Dans la rangée arrière, Ye Enron et Huo Changze se sont regardés. Ye Enran a regardé par la fenêtre et réfléchissait à quelque chose.
Maintenant que le fantôme de Ye Anyao a été démasqué, il est impossible de lui pardonner si facilement. Elle devra certainement payer le prix, mais je ne sais pas ce que Huo Changze pensera.
Elle n'a pas pu s'empêcher de regarder Huo Changze. Voyant qu'il était toujours triste, elle s'est retournée et a soupiré doucement. Maintenant, ce n'est pas une dynastie féodale. Elle ne peut pas accepter que son mari ait une autre femme dans son cœur.
Voir la fête d'anniversaire du vieil homme est terminée.
Alors...
Est-ce vraiment le moment du divorce...
Quand je suis arrivé dans la famille Hawn, Liu Hua avait déjà préparé le dîner pour eux à la maison et a précipitamment poussé les trois personnes à la table : « Vous n'avez pas très bien mangé aujourd'hui. Allez, mangez plus. »
Une table pleine de plats est le chef-d'œuvre de Zhang Yi et Liu Hua. Cependant, Huo Changze et Ye Enron n'ont aucun appétit, alors ils se sont forcés à en manger un peu. Huo Sijie a quand même discuté avec Luo Chengyi et a mangé.
Son état rend la peinture de saule incroyable, chuchota Huo Qingqi :
« Papa, tu crois que Sijie a un petit ami ? Elle ne l'a jamais vue manger et regarder son téléphone avant, et elle rit toujours aussi joyeusement. »
Huo Sijie n'a jamais eu de petit ami et n'a pas l'intention de se faire des amis. Liu Hua a déjà pensé qu'elle ne pourrait pas se marier, mais elle ne s'attendait pas à ce que les choses arrivent si soudainement.
La main de Huo Qingqi jouant avec des noix s'est arrêtée : « C'est peut-être juste un ami, ne pense pas trop. »

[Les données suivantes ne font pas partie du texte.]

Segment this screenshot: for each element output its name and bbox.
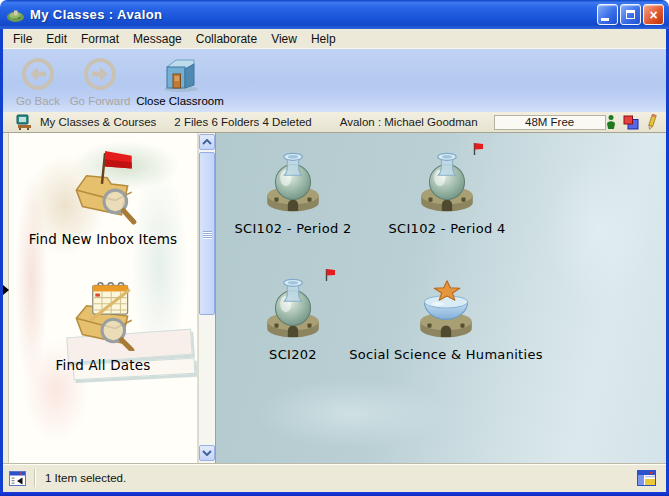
close-classroom-label: Close Classroom [136, 95, 224, 107]
find-new-inbox-items[interactable]: Find New Inbox Items [9, 147, 197, 247]
scroll-down-button[interactable] [199, 445, 215, 461]
find-all-dates[interactable]: Find All Dates [9, 273, 197, 373]
collapse-panel-window-icon[interactable] [9, 471, 26, 486]
scrollbar-thumb[interactable] [199, 152, 215, 315]
bowl-starfish-classroom-icon [413, 274, 479, 344]
menu-message[interactable]: Message [126, 30, 189, 48]
window-bottom-border [0, 492, 669, 496]
go-forward-label: Go Forward [70, 95, 131, 107]
storage-free-indicator: 48M Free [494, 115, 606, 130]
back-circle-arrow-icon [18, 53, 58, 95]
close-classroom-button[interactable]: Close Classroom [133, 52, 227, 110]
info-bar-tools [606, 114, 658, 130]
class-label: Social Science & Humanities [349, 347, 543, 362]
window-title: My Classes : Avalon [30, 7, 597, 22]
minimize-icon [601, 18, 609, 21]
folder-calendar-search-icon [64, 273, 142, 355]
info-bar: My Classes & Courses 2 Files 6 Folders 4… [3, 112, 666, 133]
menu-help[interactable]: Help [304, 30, 343, 48]
flask-classroom-icon [414, 148, 480, 218]
app-window: My Classes : Avalon × File Edit Format M… [0, 0, 669, 496]
identity-label: Avalon : Michael Goodman [340, 116, 478, 128]
menu-file[interactable]: File [6, 30, 39, 48]
folder-flag-search-icon [64, 147, 142, 229]
new-items-flag-icon [324, 268, 336, 286]
class-item-social-science-humanities[interactable]: Social Science & Humanities [341, 268, 551, 362]
maximize-button[interactable] [620, 4, 641, 25]
menu-view[interactable]: View [264, 30, 304, 48]
layout-window-icon[interactable] [637, 470, 656, 486]
class-label: SCI202 [269, 347, 317, 362]
go-back-button[interactable]: Go Back [9, 52, 67, 110]
class-item-sci102-period-4[interactable]: SCI102 - Period 4 [357, 142, 537, 236]
scroll-up-button[interactable] [199, 134, 215, 150]
menu-edit[interactable]: Edit [39, 30, 74, 48]
layers-icon[interactable] [623, 115, 639, 130]
sidebar: Find New Inbox Items [9, 133, 198, 463]
classroom-building-icon [157, 53, 203, 95]
go-back-label: Go Back [16, 95, 60, 107]
desk-icon [15, 114, 33, 130]
close-icon: × [649, 8, 657, 22]
chevron-up-icon [202, 139, 212, 145]
status-bar: 1 Item selected. [3, 463, 666, 492]
status-text: 1 Item selected. [45, 472, 126, 484]
flask-classroom-icon [260, 274, 326, 344]
find-new-inbox-items-label: Find New Inbox Items [29, 231, 178, 247]
avalon-island-icon [6, 7, 25, 23]
menu-collaborate[interactable]: Collaborate [189, 30, 264, 48]
flask-classroom-icon [260, 148, 326, 218]
toolbar: Go Back Go Forward [3, 49, 666, 112]
scrollbar-grip [203, 231, 212, 238]
title-bar[interactable]: My Classes : Avalon × [0, 0, 669, 29]
content-area: Find New Inbox Items [3, 133, 666, 463]
menu-format[interactable]: Format [74, 30, 126, 48]
chevron-down-icon [202, 450, 212, 456]
person-icon[interactable] [606, 114, 616, 130]
window-controls: × [597, 4, 664, 25]
item-counts: 2 Files 6 Folders 4 Deleted [174, 116, 311, 128]
breadcrumb-location: My Classes & Courses [40, 116, 156, 128]
close-button[interactable]: × [643, 4, 664, 25]
status-separator [34, 469, 35, 487]
go-forward-button[interactable]: Go Forward [67, 52, 133, 110]
minimize-button[interactable] [597, 4, 618, 25]
sidebar-scrollbar[interactable] [198, 133, 215, 463]
menu-bar: File Edit Format Message Collaborate Vie… [3, 29, 666, 49]
classes-workspace: SCI102 - Period 2 [215, 133, 666, 463]
class-label: SCI102 - Period 4 [389, 221, 506, 236]
class-label: SCI102 - Period 2 [235, 221, 352, 236]
new-items-flag-icon [472, 142, 484, 160]
find-all-dates-label: Find All Dates [55, 357, 150, 373]
maximize-icon [626, 10, 635, 19]
forward-circle-arrow-icon [80, 53, 120, 95]
class-item-sci102-period-2[interactable]: SCI102 - Period 2 [218, 142, 368, 236]
pencil-icon[interactable] [646, 114, 658, 130]
storage-free-label: 48M Free [525, 116, 574, 128]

« Pourquoi tu penses que tu parles aigre ? » Liu a peint ses mains autour de sa poitrine, ce qui est un peu un bon spectacle.

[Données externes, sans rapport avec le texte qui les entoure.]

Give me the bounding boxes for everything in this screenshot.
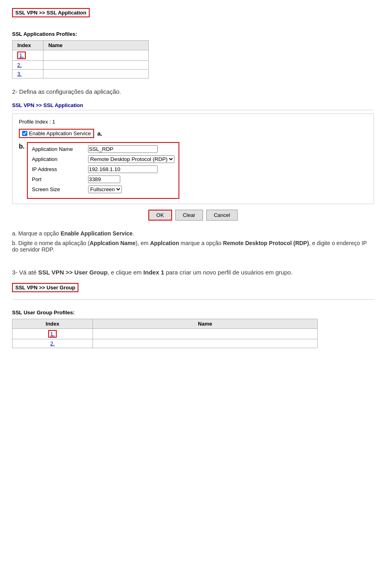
breadcrumb-section3: SSL VPN >> User Group xyxy=(12,283,374,292)
ssl-app-row-1-index-link[interactable]: 1. xyxy=(19,52,24,58)
ug-row-2-name xyxy=(93,339,318,348)
form-row-screensize: Screen Size Fullscreen xyxy=(32,186,175,193)
enable-row: Enable Application Service a. xyxy=(19,129,367,138)
table-row: 3. xyxy=(12,70,149,78)
ssl-app-row-1-name xyxy=(43,50,149,61)
ug-col-index: Index xyxy=(12,319,93,329)
table-row: 2. xyxy=(12,339,318,348)
buttons-row: OK Clear Cancel xyxy=(12,210,374,221)
application-select[interactable]: Remote Desktop Protocol (RDP) xyxy=(88,155,175,163)
profiles-title-3: SSL User Group Profiles: xyxy=(12,309,374,316)
letter-a-label: a. xyxy=(97,130,103,137)
ip-input[interactable] xyxy=(88,165,158,173)
enable-checkbox-label[interactable]: Enable Application Service xyxy=(19,129,94,138)
breadcrumb-label-3: SSL VPN >> User Group xyxy=(12,283,78,292)
form-row-port: Port xyxy=(32,175,175,183)
profile-index-row: Profile Index : 1 xyxy=(19,119,367,125)
form-row-appname: Application Name xyxy=(32,145,175,153)
ssl-app-row-3-name xyxy=(43,70,149,78)
ug-row-2-index-link[interactable]: 2. xyxy=(50,340,55,347)
ug-row-2-index: 2. xyxy=(12,339,93,348)
port-input[interactable] xyxy=(88,175,120,183)
table-row: 1. xyxy=(12,50,149,61)
appname-value xyxy=(88,145,158,153)
form-row-application: Application Remote Desktop Protocol (RDP… xyxy=(32,155,175,163)
config-wrapper: Profile Index : 1 Enable Application Ser… xyxy=(12,113,374,204)
ug-row-1-index-link[interactable]: 1. xyxy=(50,331,55,337)
screensize-select[interactable]: Fullscreen xyxy=(88,186,122,193)
table-row: 1. xyxy=(12,329,318,339)
ssl-app-row-2-index: 2. xyxy=(12,61,43,70)
enable-label: Enable Application Service xyxy=(29,130,91,136)
ssl-app-profiles-table: Index Name 1.2.3. xyxy=(12,40,149,78)
section2-config-panel: SSL VPN >> SSL Application Profile Index… xyxy=(12,102,374,221)
cancel-button[interactable]: Cancel xyxy=(206,210,238,221)
ssl-app-row-2-name xyxy=(43,61,149,70)
user-group-table: Index Name 1.2. xyxy=(12,319,318,348)
breadcrumb-label-2: SSL VPN >> SSL Application xyxy=(12,102,374,110)
col-name-1: Name xyxy=(43,41,149,50)
port-value xyxy=(88,175,120,183)
enable-checkbox[interactable] xyxy=(22,131,27,136)
ug-row-1-name xyxy=(93,329,318,339)
desc-text-1: 2- Defina as configurações da aplicação. xyxy=(12,88,374,95)
ip-value xyxy=(88,165,158,173)
section3-user-group: SSL VPN >> User Group SSL User Group Pro… xyxy=(12,283,374,348)
b-group: b. Application Name Application Remote D… xyxy=(19,142,367,199)
col-index-1: Index xyxy=(12,41,43,50)
note-b: b. Digite o nome da aplicação (Applcatio… xyxy=(12,240,374,253)
profiles-title-1: SSL Applications Profiles: xyxy=(12,31,374,37)
red-outline-group: Application Name Application Remote Desk… xyxy=(27,142,179,199)
ssl-app-row-2-index-link[interactable]: 2. xyxy=(17,62,22,68)
ok-button[interactable]: OK xyxy=(148,210,172,221)
section1-ssl-application: SSL VPN >> SSL Application SSL Applicati… xyxy=(12,8,374,78)
application-label: Application xyxy=(32,156,88,162)
sep-line-3 xyxy=(12,299,374,300)
note-a: a. Marque a opção Enable Application Ser… xyxy=(12,230,374,237)
clear-button[interactable]: Clear xyxy=(175,210,203,221)
application-value: Remote Desktop Protocol (RDP) xyxy=(88,155,175,163)
screensize-label: Screen Size xyxy=(32,186,88,192)
breadcrumb-label-1: SSL VPN >> SSL Application xyxy=(12,8,90,17)
form-row-ip: IP Address xyxy=(32,165,175,173)
port-label: Port xyxy=(32,176,88,182)
screensize-value: Fullscreen xyxy=(88,186,122,193)
desc-text-3: 3- Vá até SSL VPN >> User Group, e cliqu… xyxy=(12,269,374,276)
ssl-app-row-3-index: 3. xyxy=(12,70,43,78)
ssl-app-row-3-index-link[interactable]: 3. xyxy=(17,71,22,77)
letter-b-label: b. xyxy=(19,143,25,150)
ug-row-1-index: 1. xyxy=(12,329,93,339)
breadcrumb-section1: SSL VPN >> SSL Application xyxy=(12,8,374,17)
ug-col-name: Name xyxy=(93,319,318,329)
ssl-app-row-1-index: 1. xyxy=(12,50,43,61)
table-row: 2. xyxy=(12,61,149,70)
appname-input[interactable] xyxy=(88,145,158,153)
appname-label: Application Name xyxy=(32,146,88,152)
ip-label: IP Address xyxy=(32,166,88,172)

« Il n'y a pas d'acide, l'acide, c'est de l'acide. » Il a mis des noix dans sa poche et a esquivé ses yeux : « Si tu doutes de ta fille, demande. Je veux aller lire un livre. »
C'est le cas avec mon père. J'espère que ma fille a un petit ami. Après qu'il ait vraiment un petit ami, il n'aime pas le jeune homme.
À table, Ye Anran n'avait vraiment pas d'appétit et a dit : « J'ai fini. Je vais d'abord sortir me promener. » Après avoir mis une robe, il est sorti, s'est assis sur la balançoire et a levé les yeux vers le lampadaire.
Le lampadaire a été changé, il est très brillant, et on peut voir de petits papillons de nuit voler autour.
Ye Enran a semblé entendre un chat aboyer en transe. Elle ne savait pas d'où ça venait. Elle a cherché partout et n'a pas pu le trouver. Elle s'est tapé le front, pensant qu'elle était trop confuse récemment et avait des hallucinations.
Quand il s'agit de Xiao Mao, elle ne peut s'empêcher de penser à Xiao Mao d'avant-hier. Elle ne sait pas comment ça va maintenant et s'il est vivant.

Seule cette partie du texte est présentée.